W 1928 roku wybuchła wojna o władzę między dwiema najsilniejszymi organizacjami mafijnymi w Nowym Jorku, słynna "Castellammarese War". Wąsaty Pete z jednej strony i wpływowy Sal Maranzano z drugiej starali się wzajemnie wykończyć i uzyskać tytuł capo di tutti capi. W ciągu dwóch następnych lat w zamachach i strzelaninach ginęło codziennie wielu "żołnierzy", lecz końca tej jatki wciąż nie było widać. Luciano unikał konfliktu jak tylko mógł, dbał za to o utrzymanie dobrych stosunków z młodszymi gangsterami obu obozów. Wszyscy oni rozumieli, że przedłużający się rozlew krwi psuje interesy i ściąga niepotrzebną uwagę władz. Pozostawało mieć nadzieję, że szefowie zabiją jeden drugiego, czego młode wilki z całego serca im życzyły. Jednak starzy Sycylijczycy nie byli całkiem ślepi. Rosnący w siłę, ugodowy Luciano stawał się niewygodny dla zwaśnionych bossów.

Pewnego wieczoru wiosną 1929 roku trzech nieznanych sprawców wepchnęło Luciano siłą do samochodu. Wywieźli go w nieznane, pobili, poczęstowali nożem i sądząc, że jest martwy, wrzucili do rzeki. Wbrew przewidywaniom napadnięty gangster przeżył. Jako pamiątka po przygodzie została mu blizna na policzku, o której lubił później opowiadać anegdoty, demonicznie opadająca jedna powieka i ksywka "Lucky". Kiedy niedoszły nieboszczyk wylizywał się z ran, Meyer Lansky przeprowadził dyskretne rozpoznanie i dostarczył Lucky'emu nazwisko zleceniodawcy zamachu. Był nim jego własny padrone, Joe Masseria.

Wobec takiego obrotu sprawy Luciano postanowił nie czekać dłużej i na własną rękę rozstrzygnąć Castellammarese War. Umówił się ze swym bossem w restauracji na Coney Island, żeby omówić plany sprzątnięcia tego wstrętnego Maranzano. Panowie zasiedli przy zarezerwowanym stoliku, zdążyli zamówić napoje, po czym Luciano grzecznie przeprosił i oddalił się do toalety.

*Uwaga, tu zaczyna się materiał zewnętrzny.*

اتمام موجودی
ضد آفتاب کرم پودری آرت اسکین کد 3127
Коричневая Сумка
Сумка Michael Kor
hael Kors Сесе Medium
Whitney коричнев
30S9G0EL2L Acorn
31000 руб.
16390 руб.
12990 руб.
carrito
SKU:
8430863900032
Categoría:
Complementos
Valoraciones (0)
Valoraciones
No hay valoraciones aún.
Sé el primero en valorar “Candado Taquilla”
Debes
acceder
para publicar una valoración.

W tym momencie do lokalu wpadli uzbrojeni faceci: Bugsy Siegel i trzech ludzi Lucky'ego, dyskretnie kierowani przez Meyera. Zastrzelili Wąsatego Pete'a i znikli, zanim ktokolwiek zdążył zareagować. Kiedy Luciano wrócił z toalety, było już po wszystkim, krew plamiła obrus, kobiety piszczały, a przybyła na miejsce policja nie miała kogo aresztować.

Na kłopot rewolwer

Sal Maranzano tryumfował. Z wdzięczności za usunięcie konkurenta uczynił Luciano swoim "Numerem drugim". Zebrał też wszystkich co ważniejszych gangsterów w mieście i mianował się "Szefem szefów", co w praktyce oznaczało, że pięć nowojorskich rodzin i pomniejsze grupy miały mu płacić procent od każdej operacji. Stopniowo starał się zresztą ograniczać działalność konkurencyjnych familii i promować własną, co w efekcie nie przysporzyło mu popularności.

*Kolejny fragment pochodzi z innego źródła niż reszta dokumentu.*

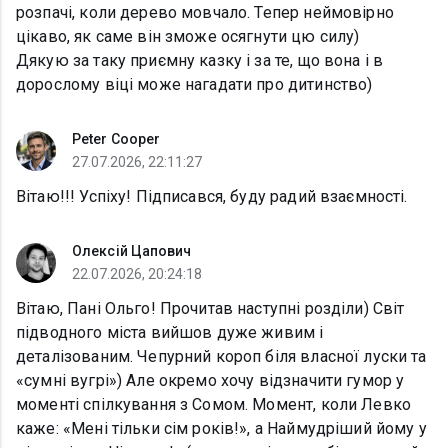
розпачі, коли дерево мовчало. Тепер неймовірно
цікаво, як саме він зможе осягнути цю силу)
Дякую за таку приємну казку і за те, що вона і в
дорослому віці може нагадати про дитинство)
Peter Cooper
27.07.2026, 22:11:27
Вітаю!!! Успіху! Підписався, буду радий взаємності.
Олексій Цапович
22.07.2026, 20:24:18
Вітаю, Пані Ольго! Прочитав наступні розділи) Світ
підводного міста вийшов дуже живим і
деталізованим. Чепурний короп біля власної луски та
«сумні вугрі») Але окремо хочу відзначити гумор у
моменті спілкування з Сомом. Момент, коли Левко
каже: «Мені тільки сім років!», а Наймудріший йому у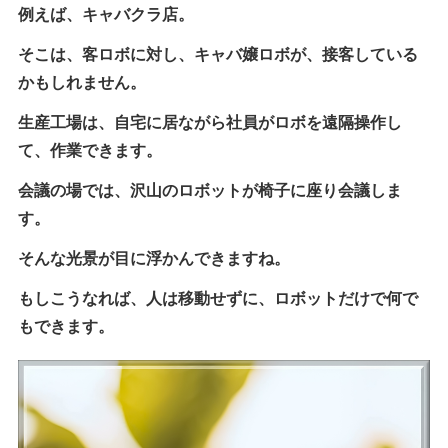
例えば、キャバクラ店。
そこは、客ロボに対し、キャバ嬢ロボが、接客している
かもしれません。
生産工場は、自宅に居ながら社員がロボを遠隔操作し
て、作業できます。
会議の場では、沢山のロボットが椅子に座り会議しま
す。
そんな光景が目に浮かんできますね。
もしこうなれば、人は移動せずに、ロボットだけで何で
もできます。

Luciano cierpliwie znosił uszczuplenie swoich lukratywnych interesów i czekał na odpowiedni moment, wiedział bowiem coś, o czym Maranzano nie miał pojęcia - że większość kapitanów i bossów Sala złożyła już przysięgę lojalności jego "Numerowi drugiemu". Nieświadomy i upojony sukcesem "Szef szefów" snuł tymczasem ambitne plany. Nowy Jork już mu nie wystarczał, zamierzał zostać przywódcą mafijnych struktur w całych Stanach Zjednoczonych. Żeby tego dokonać, musiał pozbyć się jeszcze dwóch ludzi: Ala Capone

w Chicago i Lucky'ego Luciano w Nowym Jorku.

Szef wszystkich szefów

Maranzano zamierzał wezwać swojego zastępcę do biura na naradę. Uprzednio wynajął irlandzkiego rewolwerowca o wdzięcznym imieniu Mad Dog Coll, którego zadaniem miało być usunięcie Lucky'ego z tego padołu tuż po opuszczeniu budynku albo jeszcze wewnątrz. Tymczasem Luciano z wiernym Meyerem Lanskym przejrzeli intrygę i wykonali własny ruch.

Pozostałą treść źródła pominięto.